The proliferation of Tenon’s capsule fibroblasts after glaucoma filtration surgery is a harmful element for operation failure. However, the underlying mechanism remains unclear. In this study, we evaluated the role of long non-coding RNA (lncRNA)-MEG3 in the proliferation of Glaucoma Tenon’s capsule fibroblasts (GTFs) with a model of transforming growth factor-β (TGF-β)-induced proliferation which has been used in previous studies to explore the mechanism underlying glaucoma surgery failure.

In vitro cell proliferation model was made by TGF-β2 (5ng/mL)-stimulated GTFs obtained from patients with glaucoma filtration surgery, and cell viability and cell proliferation was assessed by MTT assay and [3H] thymidine incorporation assay respectively. Relative expression of MEG3 and Nrf2 mRNA was determined by quantitative real-time PCR. Nrf2 protein level was detected by western blot. Functional interaction between MEG3 and Nrf2 was examined by RNA pull down and RNA Binding Protein Immunoprecipitation (RIP).
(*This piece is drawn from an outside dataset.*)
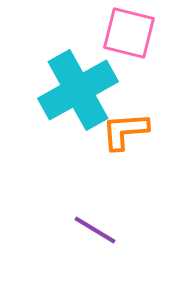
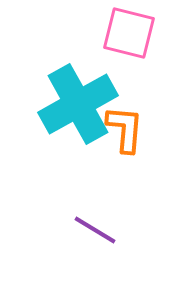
cyan cross: moved 14 px down
orange L-shape: moved 2 px up; rotated 99 degrees clockwise
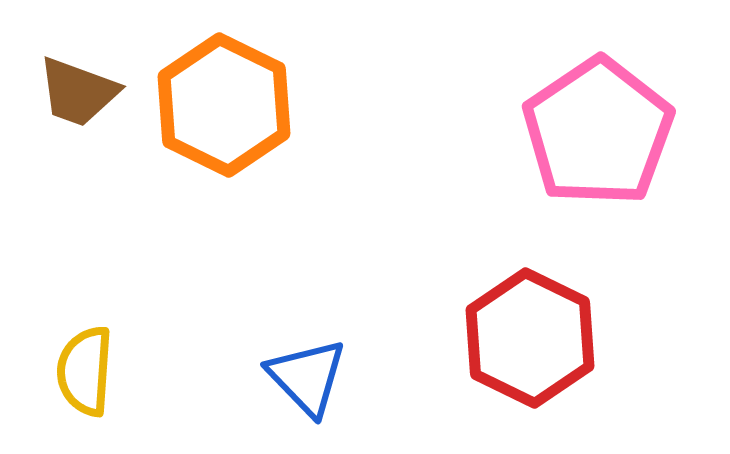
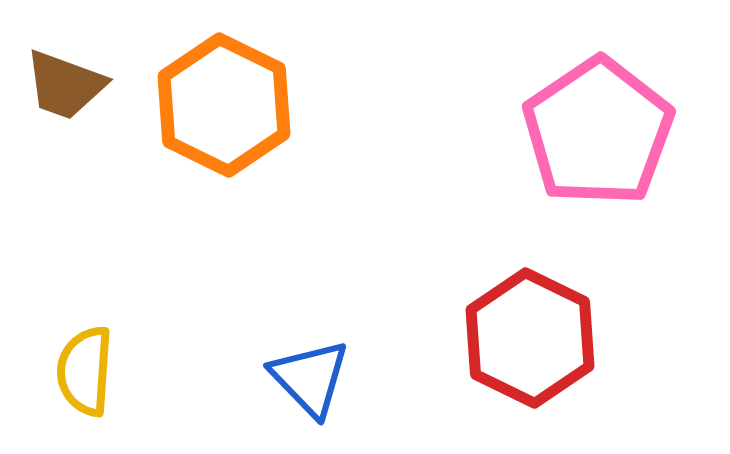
brown trapezoid: moved 13 px left, 7 px up
blue triangle: moved 3 px right, 1 px down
As detected in isolated Tenon’s capsule fibroblasts, expression level of both MEG3 and Nrf2 is decreased in GTFs compared with control fibroblasts (HTFs). Adenovirus mediated overexpression of MEG3 attenuates cell ability and cell proliferation, as well as contributed to upregulation of Nrf2 protein in TGF-β2-stimualted GTFs. MEG3 positively affects the expression of Nrf2 protein rather than Nrf2 mRNA. We found that this functional interaction of them depends on MEG3-Nrf2 protein formation by RNA pull down and RIP analysis and also is proved to be involved in TGF-β2-induced cell proliferation.

The above data suggested that the functional interaction between lncRNA-MEG3 and Nrf2 constitutes the mechanism by which TGF-β2 induces Tenon’s capsule fibroblasts proliferation after glaucoma filtration surgery via the direct binding of MEG3 to Nrf2.